WHAT YOU WILL DO
Everything from the line containing "ladie et l'invalidité, le" to the last line of the records must be returned verbatim; nothing else belongs in the output.

>>>>>

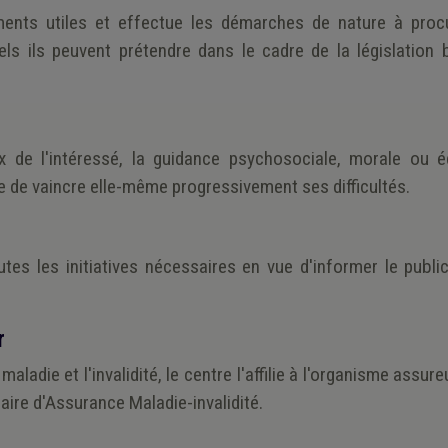
ments utiles et effectue les démarches de nature à proc
ls ils peuvent prétendre dans le cadre de la législation 
x de l'intéressé, la guidance psychosociale, morale ou é
e de vaincre elle-même progressivement ses difficultés.
tes les initiatives nécessaires en vue d'informer le public
r
ladie et l'invalidité, le centre l'affilie à l'organisme assure
liaire d'Assurance Maladie-invalidité.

<<<<<

RESULT
ladie et l'invalidité, le centre l'affilie à l'organisme assure
liaire d'Assurance Maladie-invalidité.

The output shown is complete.